Un vero e proprio pugno nello stomaco il monologo di Roberto Saviano andato in onda ieri sera a "Che tempo che fa". Un intervento, trasmesso dopo le 22.30 e con numerosi accorgimenti per via delle immagini strazianti che l'hanno accompagnato, ritenuto "doloroso ma necessario", per mantenere viva l'attenzione e sensibilizzare l'opinione pubblica sul dramma senza fine della guerra in Siria.

"Ghouta è la terra dei bambini – spiega Saviano - e sapete perché? Perché dei circa 400mila abitanti, la metà sono bambini. Assad sta insediando quest'area da 5 anni: è l'assedio militare più lungo della storia moderna, ancora più lungo di Sarajevo. E la tattica è sempre la stessa: prima accerchia tutta la zona, poi la isola, poi la affama e poi la bombarda. Da oltre un mese l’aviazione di Assad sostenuta da quella russa sta bombardando a tappeto, e chi cade prima di tutti? Cadono i bambini".

"Ci sono famiglie da giorni rinchiuse negli scantinati per via delle bombe – ha quindi aggiunto Saviano -, neonati che respirano quell'aria viziata, ragazzi che dormono rannicchiati e mai stesi".

Commozione anche da parte del conduttore, Fabio Fazio, che ha annunciato di essersi interrogato molto se fosse il caso di mostrare immagini così crude e di aver deciso che fosse giusto e necessario: "Noi della Siria abbiamo un'idea vaga – ha spiegato - noi vediamo tutto nel mondo di oggi, tranne quello che non vogliamo vedere e sentire. Questo è quello che accade a sole due ore di aereo da Roma".
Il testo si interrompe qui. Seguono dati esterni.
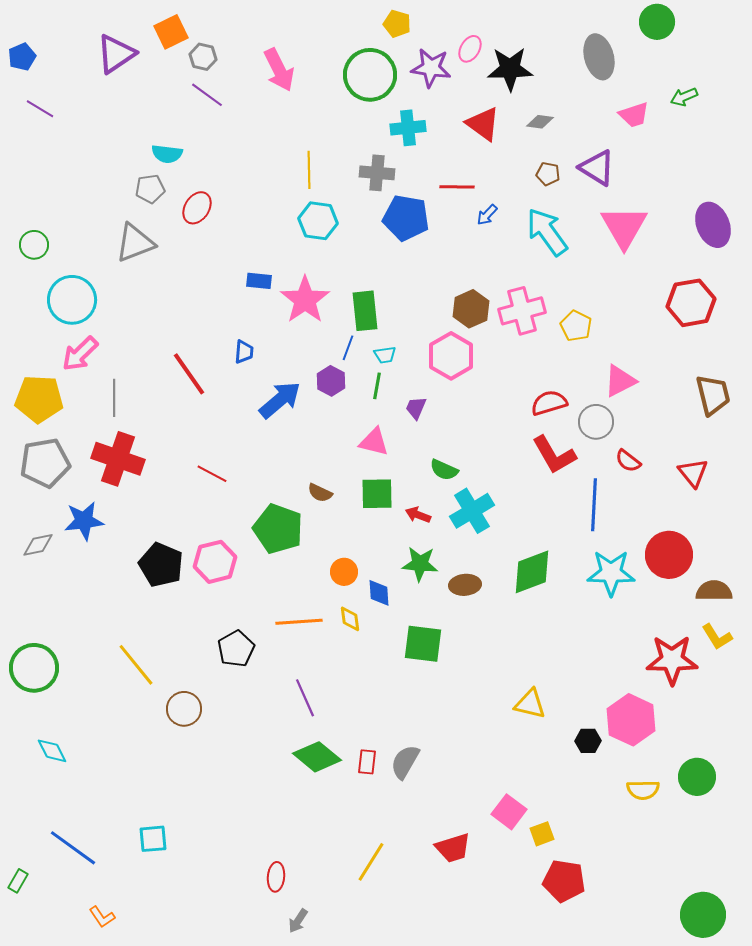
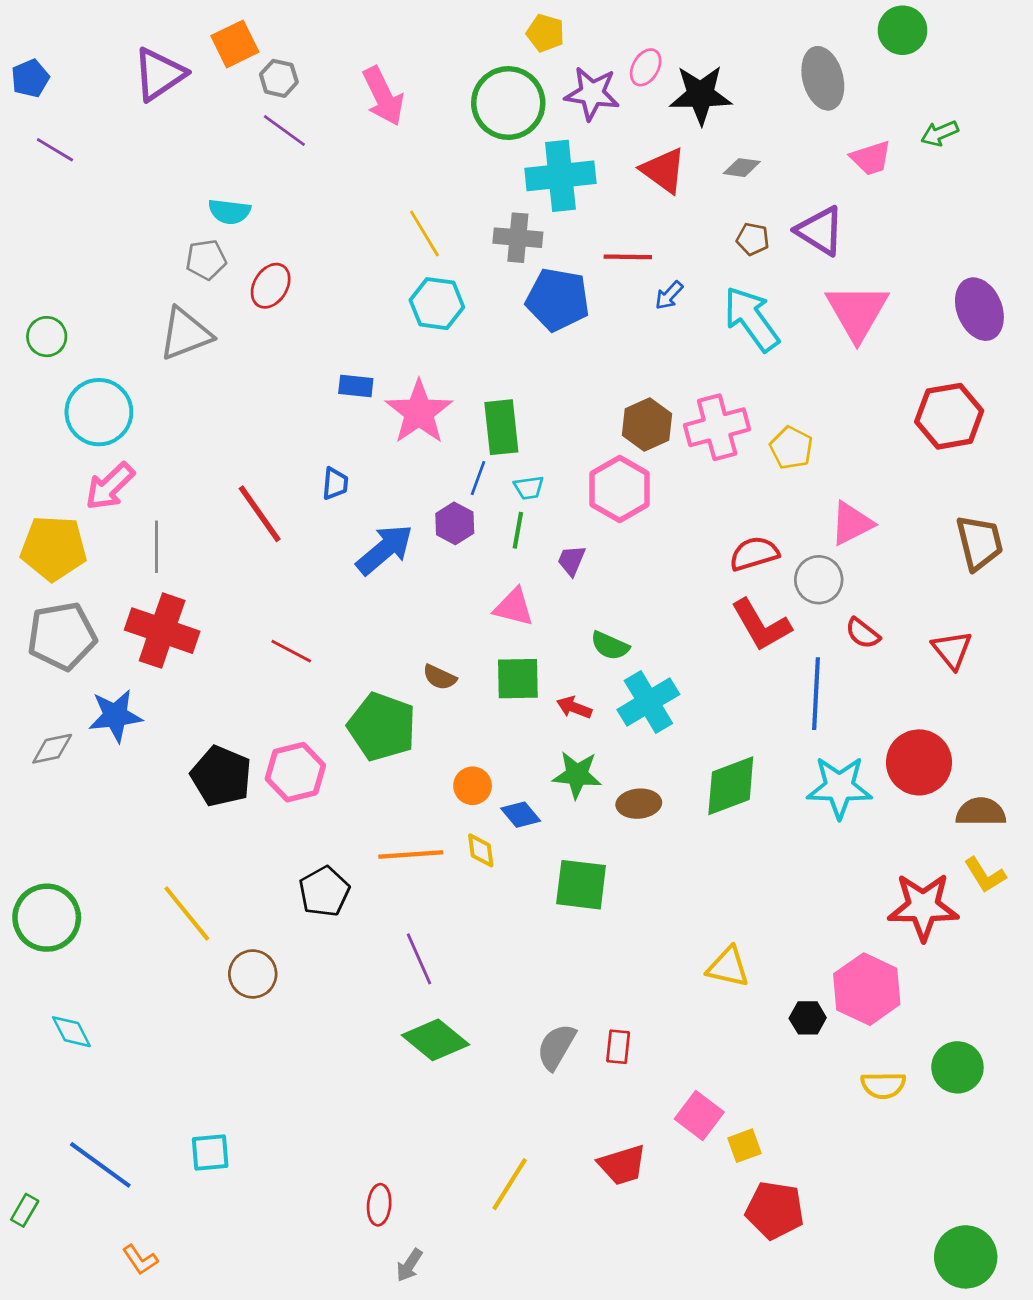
cyan cross: (408, 128) -> (560, 176), size x1.4
yellow line: (309, 170) -> (424, 234), turned -30
blue diamond: (379, 593) -> (521, 815), turned -36
red rectangle: (367, 762) -> (618, 1047), moved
Saviano ha quindi parlato delle bombe chimiche, proibite da cento anni, che ogni giorno vengono sganciate su questi territori. E ha mostrato gli effetti di questi ordigni sui civili, e sui bambini. Bimbi nascosti come topi nei rifugi, affamati, assetati, e bimbi morti e trucidati senza pietà alcuna. Ha poi spiegato le forze in gioco, le tattiche, i risultati di una guerra che sembra lasciare l'Occidente in un'apparente, almeno per il momento, indifferenza.

Muhamma Najem, in una delle foto postate sul suo profilo Instagram

Il servizio è stato salutato da migliaia di messaggi di ringraziamento sui social. Molti indirizzati al 14enne Muhammad Najem, un ragazzino siriano raccontato da Saviano e che ogni giorno, con i suoi video e le sue foto, racconta quanto accade laddove ai reporter internazionali non è permesso andare.